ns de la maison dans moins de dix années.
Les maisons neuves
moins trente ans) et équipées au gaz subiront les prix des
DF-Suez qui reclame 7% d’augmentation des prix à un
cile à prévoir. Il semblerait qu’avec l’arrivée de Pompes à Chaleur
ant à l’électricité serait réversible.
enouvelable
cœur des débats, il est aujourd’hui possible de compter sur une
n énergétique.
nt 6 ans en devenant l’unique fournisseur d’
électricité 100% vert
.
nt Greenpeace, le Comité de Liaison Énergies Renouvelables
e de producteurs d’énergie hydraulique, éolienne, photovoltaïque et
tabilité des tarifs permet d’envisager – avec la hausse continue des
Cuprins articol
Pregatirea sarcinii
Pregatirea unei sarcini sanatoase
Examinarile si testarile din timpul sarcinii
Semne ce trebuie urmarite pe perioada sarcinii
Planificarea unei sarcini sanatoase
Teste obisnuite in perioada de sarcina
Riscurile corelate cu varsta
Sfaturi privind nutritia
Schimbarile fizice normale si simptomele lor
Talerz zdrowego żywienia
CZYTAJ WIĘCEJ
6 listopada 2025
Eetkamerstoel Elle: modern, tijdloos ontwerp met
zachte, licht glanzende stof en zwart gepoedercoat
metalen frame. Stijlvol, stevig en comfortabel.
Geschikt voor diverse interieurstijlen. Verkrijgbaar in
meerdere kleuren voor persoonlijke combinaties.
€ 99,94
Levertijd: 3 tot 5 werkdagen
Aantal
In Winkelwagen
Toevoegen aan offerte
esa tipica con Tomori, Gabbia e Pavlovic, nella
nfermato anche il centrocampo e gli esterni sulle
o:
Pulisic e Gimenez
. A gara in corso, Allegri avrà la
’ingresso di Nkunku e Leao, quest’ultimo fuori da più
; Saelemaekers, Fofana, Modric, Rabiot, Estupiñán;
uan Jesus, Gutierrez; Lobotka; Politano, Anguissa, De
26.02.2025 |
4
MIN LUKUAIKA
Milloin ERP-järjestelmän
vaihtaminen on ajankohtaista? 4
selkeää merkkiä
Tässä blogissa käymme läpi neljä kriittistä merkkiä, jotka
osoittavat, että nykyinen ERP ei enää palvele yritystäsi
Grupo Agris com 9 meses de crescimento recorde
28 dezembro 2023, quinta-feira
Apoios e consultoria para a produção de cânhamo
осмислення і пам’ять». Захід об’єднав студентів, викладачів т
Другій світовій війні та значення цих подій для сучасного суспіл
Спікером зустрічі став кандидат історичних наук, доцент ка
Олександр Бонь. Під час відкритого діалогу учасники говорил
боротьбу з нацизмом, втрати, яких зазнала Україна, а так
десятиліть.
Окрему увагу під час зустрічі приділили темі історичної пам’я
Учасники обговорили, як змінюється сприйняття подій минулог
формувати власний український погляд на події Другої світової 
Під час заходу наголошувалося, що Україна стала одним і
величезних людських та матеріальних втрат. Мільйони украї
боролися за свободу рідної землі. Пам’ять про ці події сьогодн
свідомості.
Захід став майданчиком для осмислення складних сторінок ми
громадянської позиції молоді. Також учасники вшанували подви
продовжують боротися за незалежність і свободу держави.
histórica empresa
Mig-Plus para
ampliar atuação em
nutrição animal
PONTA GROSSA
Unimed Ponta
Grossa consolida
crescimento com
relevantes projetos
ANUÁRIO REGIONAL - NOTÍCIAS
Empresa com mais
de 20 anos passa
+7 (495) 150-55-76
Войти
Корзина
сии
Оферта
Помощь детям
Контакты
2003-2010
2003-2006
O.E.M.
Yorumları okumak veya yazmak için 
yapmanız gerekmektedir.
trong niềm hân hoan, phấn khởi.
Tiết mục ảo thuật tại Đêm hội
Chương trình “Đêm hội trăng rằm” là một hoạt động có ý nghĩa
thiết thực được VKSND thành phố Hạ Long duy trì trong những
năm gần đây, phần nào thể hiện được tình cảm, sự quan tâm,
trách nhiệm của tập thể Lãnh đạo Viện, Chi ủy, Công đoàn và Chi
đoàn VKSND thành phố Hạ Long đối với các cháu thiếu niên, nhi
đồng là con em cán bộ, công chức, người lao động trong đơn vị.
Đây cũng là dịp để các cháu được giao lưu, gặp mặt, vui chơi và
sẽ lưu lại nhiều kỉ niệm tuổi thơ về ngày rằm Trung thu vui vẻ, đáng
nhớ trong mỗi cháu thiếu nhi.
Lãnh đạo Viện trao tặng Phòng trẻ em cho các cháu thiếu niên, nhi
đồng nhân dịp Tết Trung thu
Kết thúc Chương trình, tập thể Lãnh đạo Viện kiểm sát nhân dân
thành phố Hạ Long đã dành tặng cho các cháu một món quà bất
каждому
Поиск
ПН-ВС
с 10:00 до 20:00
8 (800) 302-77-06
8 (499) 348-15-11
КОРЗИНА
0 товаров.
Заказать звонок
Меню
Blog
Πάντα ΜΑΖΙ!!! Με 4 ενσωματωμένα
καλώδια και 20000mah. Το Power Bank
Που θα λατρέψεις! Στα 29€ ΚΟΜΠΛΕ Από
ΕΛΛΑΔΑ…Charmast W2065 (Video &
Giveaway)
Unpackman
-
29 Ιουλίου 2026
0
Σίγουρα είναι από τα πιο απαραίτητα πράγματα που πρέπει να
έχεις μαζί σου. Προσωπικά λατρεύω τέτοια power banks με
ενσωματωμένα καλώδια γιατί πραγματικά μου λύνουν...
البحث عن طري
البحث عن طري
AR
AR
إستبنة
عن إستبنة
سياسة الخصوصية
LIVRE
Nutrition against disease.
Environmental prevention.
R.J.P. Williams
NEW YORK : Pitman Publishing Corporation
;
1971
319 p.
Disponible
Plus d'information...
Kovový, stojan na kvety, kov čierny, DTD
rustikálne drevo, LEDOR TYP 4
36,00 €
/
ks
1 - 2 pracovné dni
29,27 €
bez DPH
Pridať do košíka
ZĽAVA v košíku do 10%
■ ■ ■
* [What to work on]: Set down, unchanged, only those lines above that fall between the line with "Planificarea unei sarcini sanatoase" and the line with "In Winkelwagen", the two end lines included.

* [Task result]:
Planificarea unei sarcini sanatoase
Teste obisnuite in perioada de sarcina
Riscurile corelate cu varsta
Sfaturi privind nutritia
Schimbarile fizice normale si simptomele lor
Talerz zdrowego żywienia
CZYTAJ WIĘCEJ
6 listopada 2025
Eetkamerstoel Elle: modern, tijdloos ontwerp met
zachte, licht glanzende stof en zwart gepoedercoat
metalen frame. Stijlvol, stevig en comfortabel.
Geschikt voor diverse interieurstijlen. Verkrijgbaar in
meerdere kleuren voor persoonlijke combinaties.
€ 99,94
Levertijd: 3 tot 5 werkdagen
Aantal
In Winkelwagen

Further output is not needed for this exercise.